Named Cavita and set to open in November, the Mexican-focused restaurant will be built around the knowledge acquired by the chef on her travels around her homeland and encompass food traditions from all over Mexico; from the capital, Mexico City, where she was born, across to Oaxaca and the Yucatan.
The 70-cover restaurant will have an open fire kitchen at its core, with reclaimed wooden tables for couples and smaller groups, as well as communal dining available at the chef's table.
Downstairs will be a 'hidden' mezcaleria called Mayahuel, which will have a dedicated entrance on Wigmore Street and serve as a cocktail and mezcal bar in its own right.
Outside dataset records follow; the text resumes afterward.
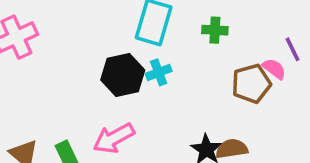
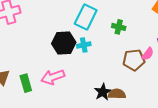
pink semicircle: (274, 69) -> (148, 54), turned 80

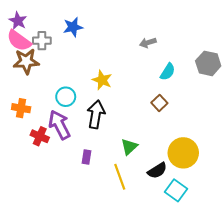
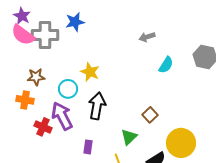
gray cross: (42, 41) -> (45, 35), size x1.5
brown star: (26, 61) -> (36, 77), moved, size x0.7
yellow star: (102, 80) -> (90, 72), moved
brown square: (159, 103) -> (150, 115), moved

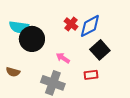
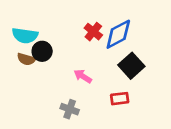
black circle: (32, 39) -> (42, 51), size x0.6
brown semicircle: (13, 72) -> (26, 59), moved
gray cross: (53, 83) -> (70, 109), size x0.6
Mexican street food staples will be a focus of the restaurant's menu and include tacos with baja fish, cochinita pibil (braised pork), and pastor presa ibérica; tetelas, triangular-shaped corn masa filled with blue corn and roasted pink fir potato; and calabacitas, smoked fresh corn with courgette, tomato and morita sauce.
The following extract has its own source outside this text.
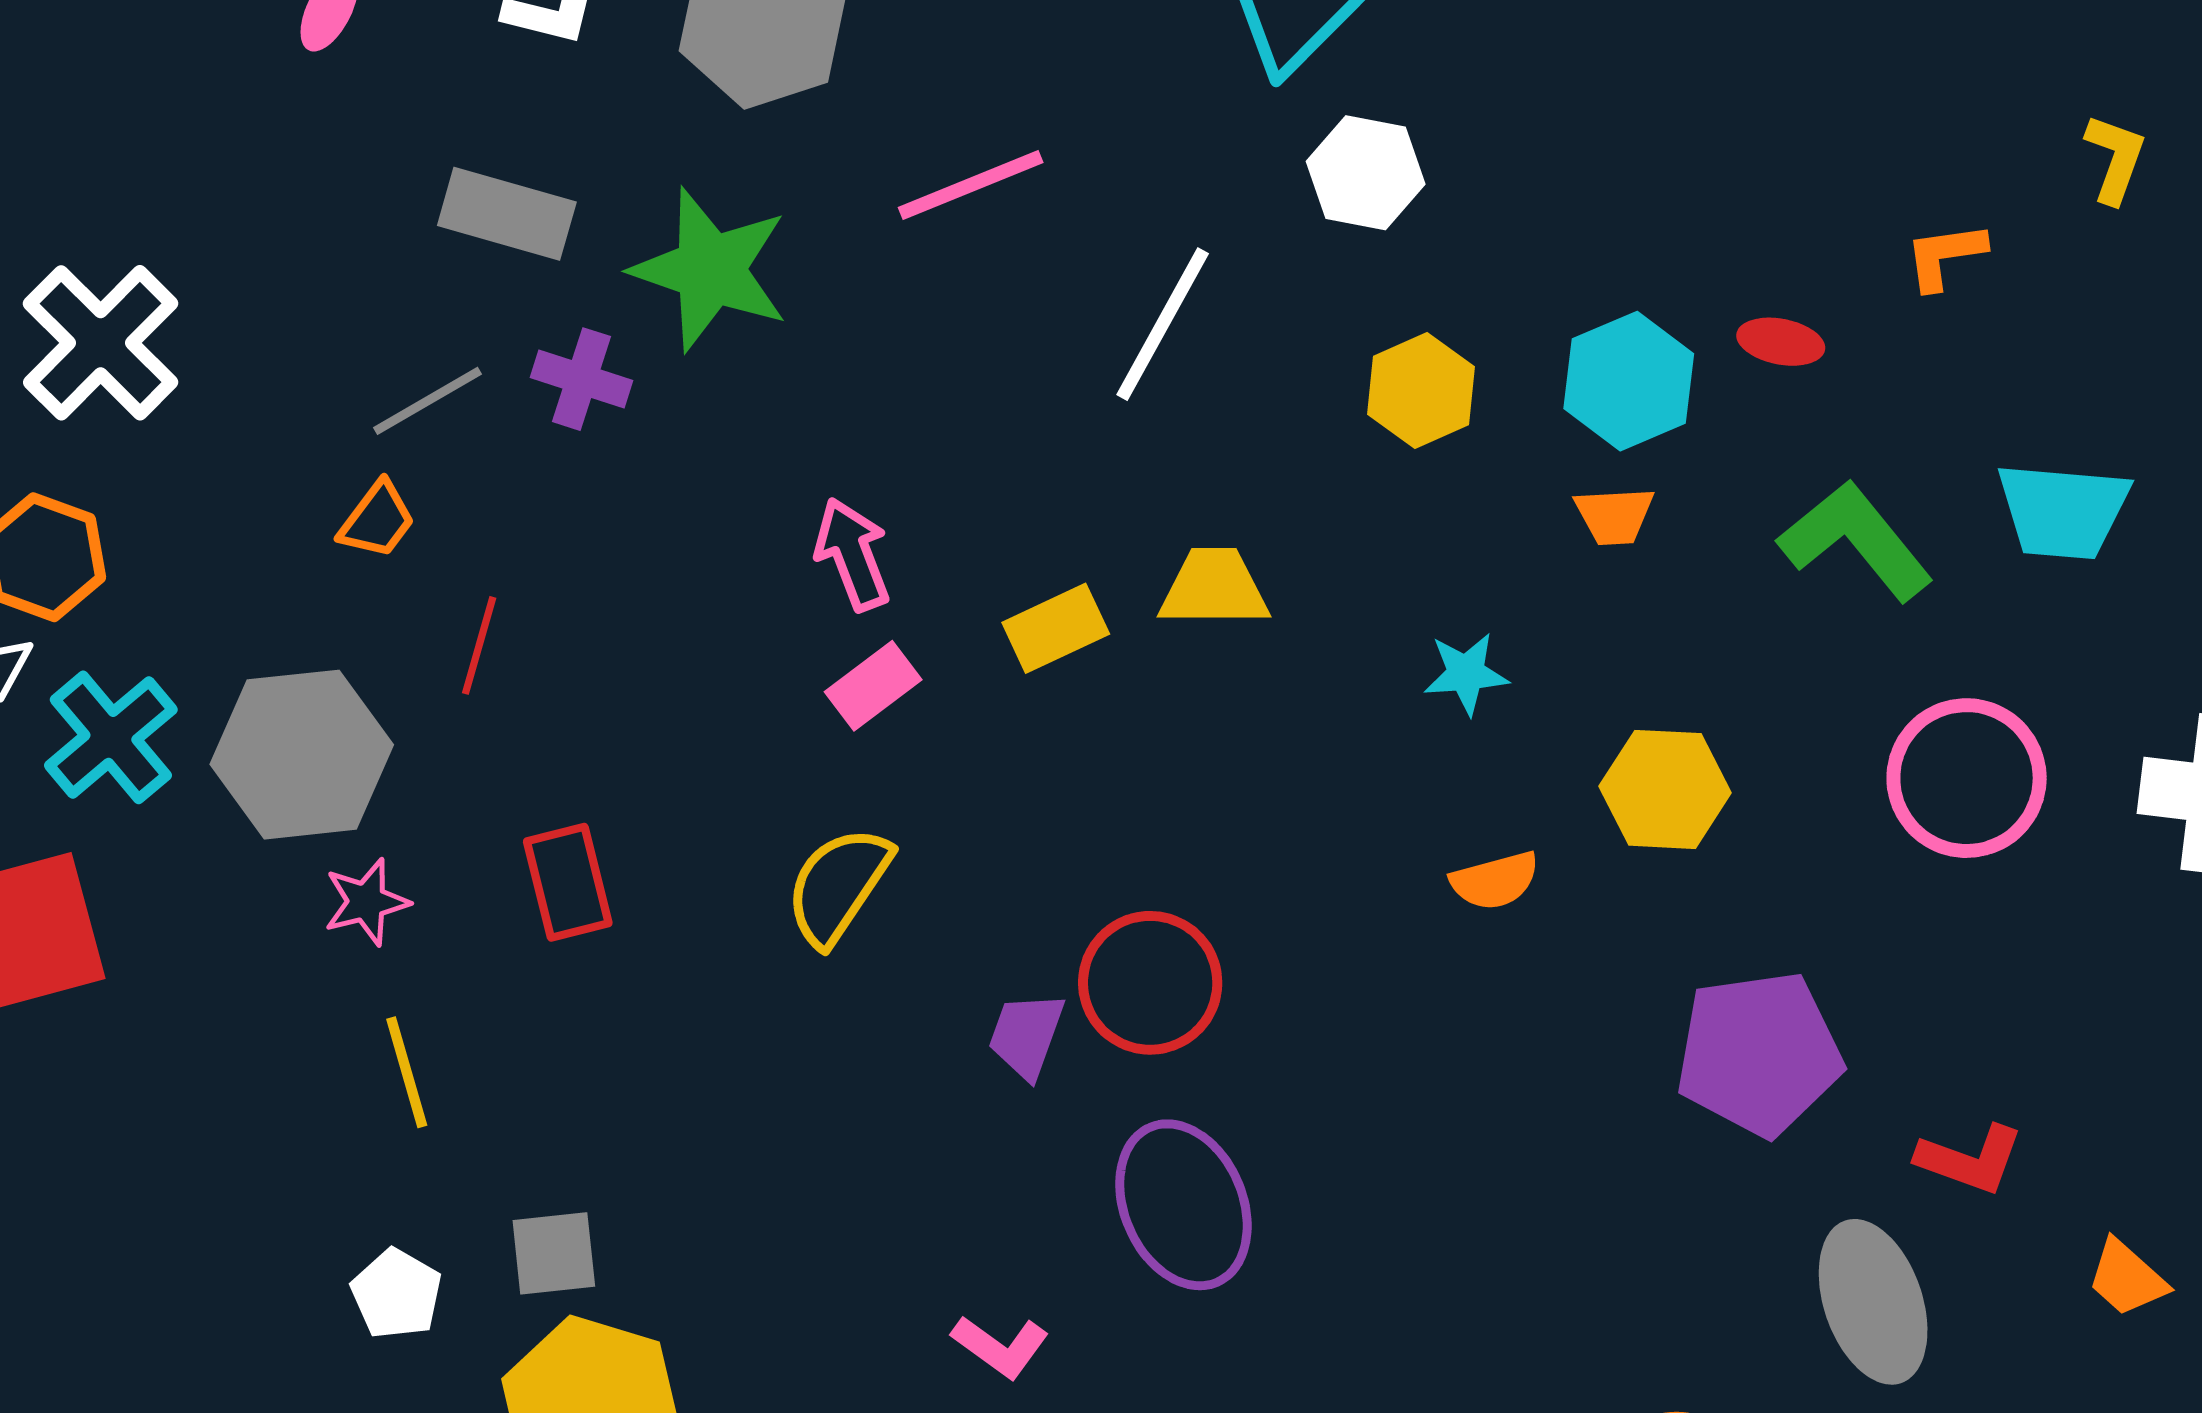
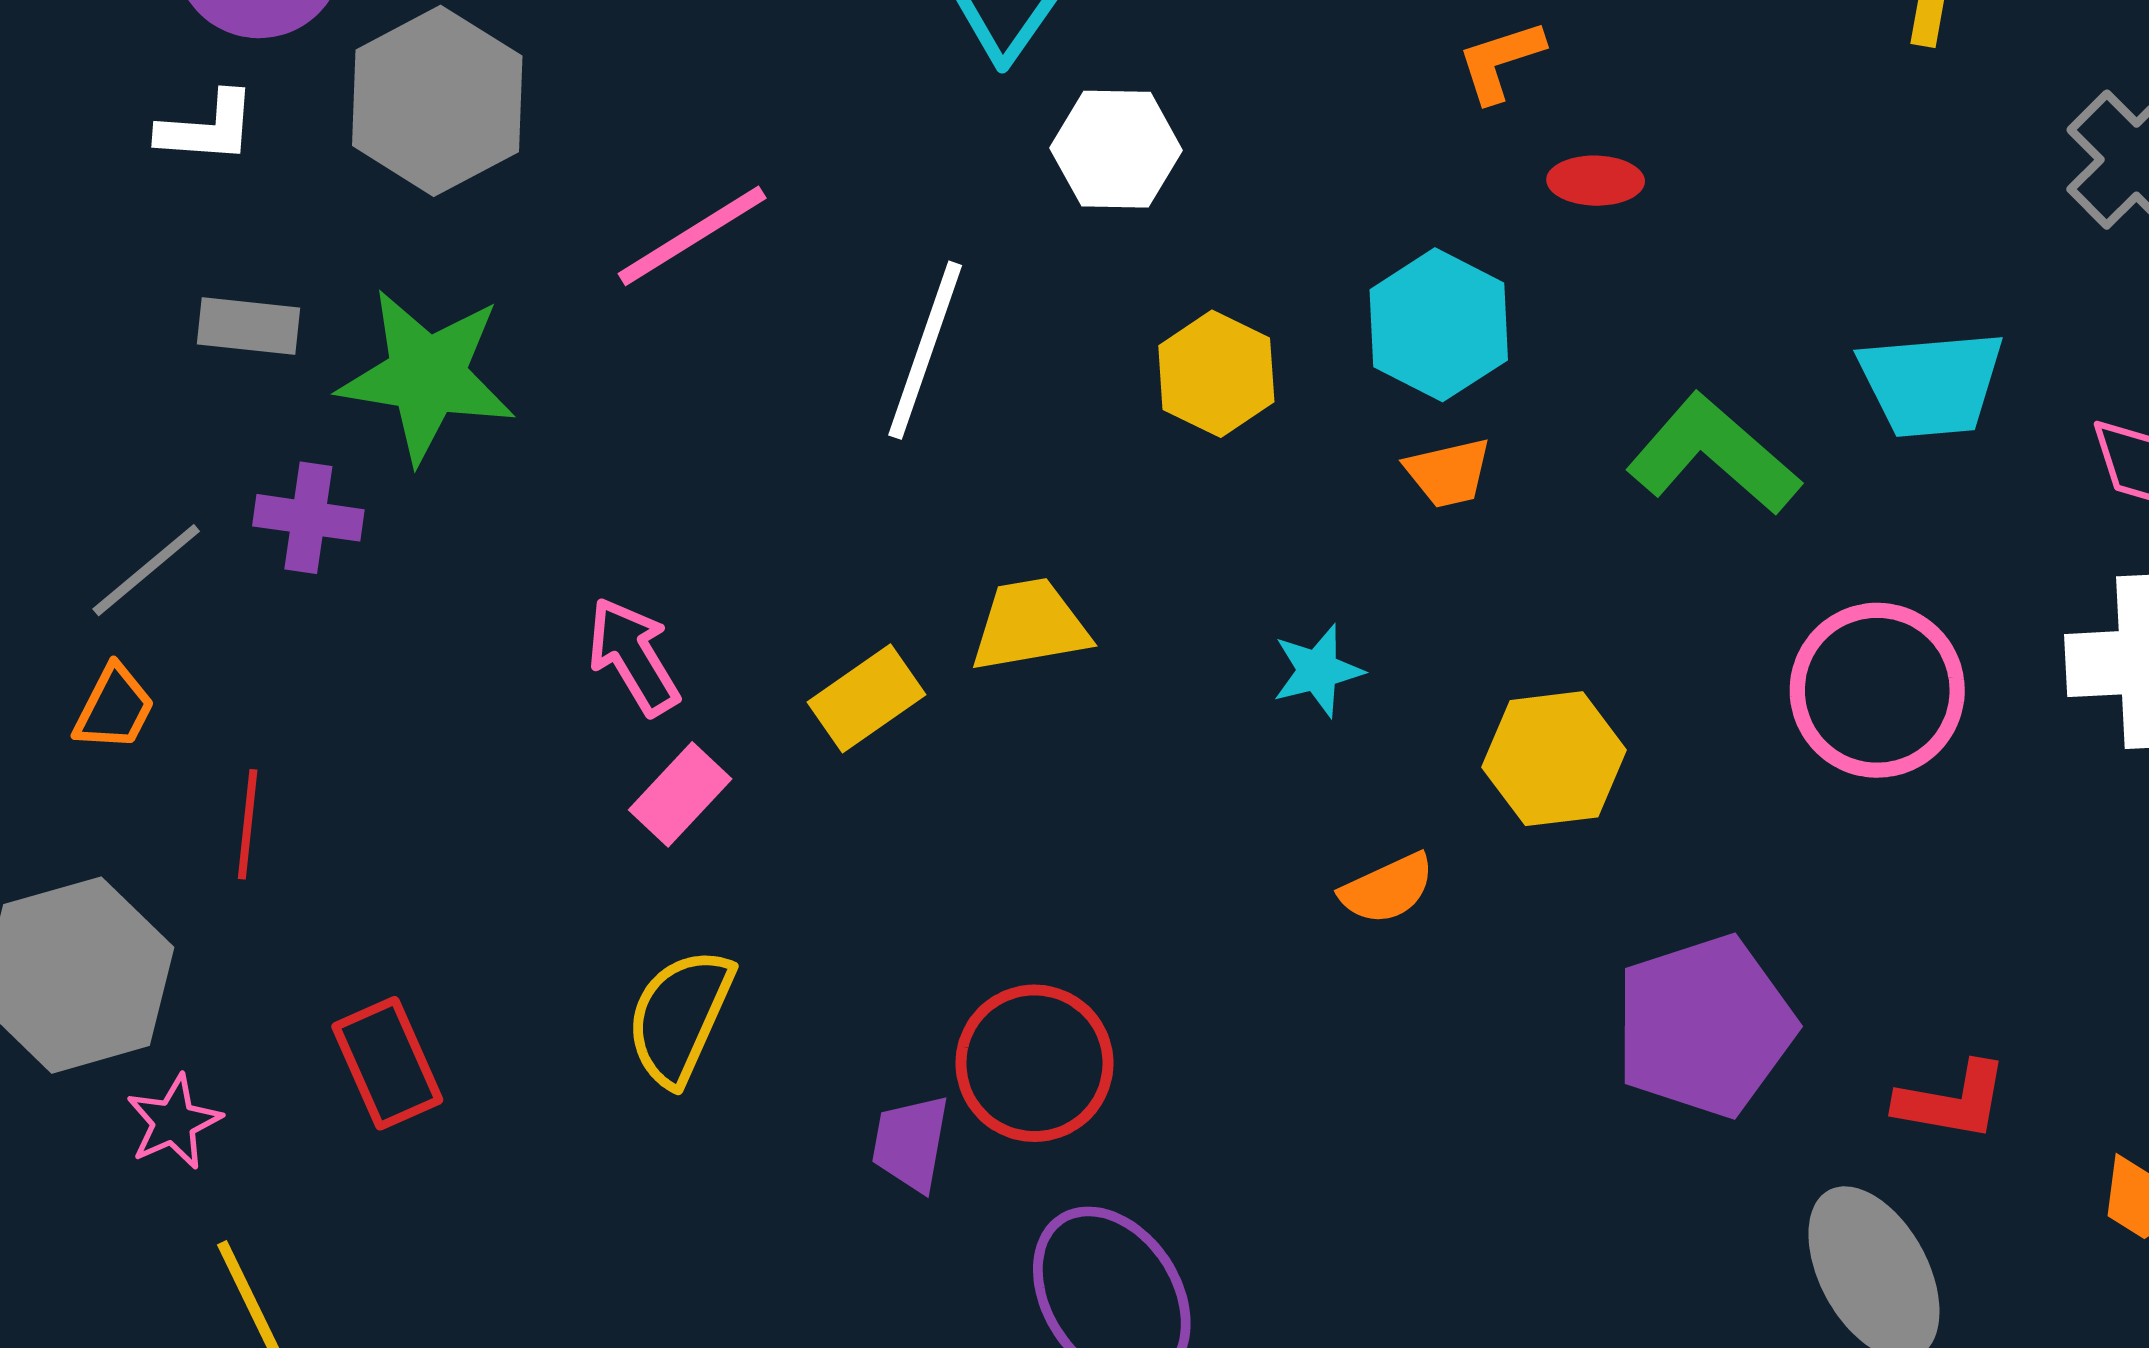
gray rectangle: (507, 214) -> (248, 326), moved, size x0.7
orange L-shape: (1945, 256) -> (1501, 61), moved
red ellipse: (1781, 342) -> (1596, 181), moved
Larger plates will be based around a selection of moles and include pollo al carbon, chargrilled corn-fed chicken served with a herby mole of tomatillo and roasted poblano and pumpkin seeds; carne a las brasas, dry-aged bone-in ribeye with amarillito mole of Guajillo chilli and mixed spices from Oaxaca; and crispy-fried Puerto Nuevo lobster with ajillo sauce of garlic and mixed chillies, avocado and tomato salsa, and black beans.
The interiors of Cavita will showcase the materials and textures of Mexico with wooden and tile elements, exposed bricks, and an earthy colour palette,
As well as individual tables, the restaurant will offer bookings at its ‘top table’, which will be a communal dining spot with the best view of the kitchen that will be served by Cavita herself.
Mayahuel will serve a range of 'signature' cocktails alongside a small menu of snacking plates including tuna tostada with macha sauce, avocado puree, ginger vinaigrette; and esquites, a Mexican corn salad with chicken broth, jalapeño mayonnaise and Applebey’s Cheshire cheese, with the option to add bone marrow.
Cavita, who grew up between Mexico City in Azcapotzalco town and Tlaxcala State in a small village called San Felipe, Ixtacuixtla, first worked in a kitchen at the age of 17 as an apprentice at Nicos in Mexico City, which is currently ranked 31 on Latin America's 50 Best Restaurants list.
She scored her first full time paid job at Pujol in Mexico City, currently ranked 12 on The World's 50 Best Restaurants list, at 19; and later went on to work as as chef de partie at Ferran Adria's three-Michelin starred El Bulli in Spain, which topped The World’s 50 Best Restaurant list five times before its closure in 2011.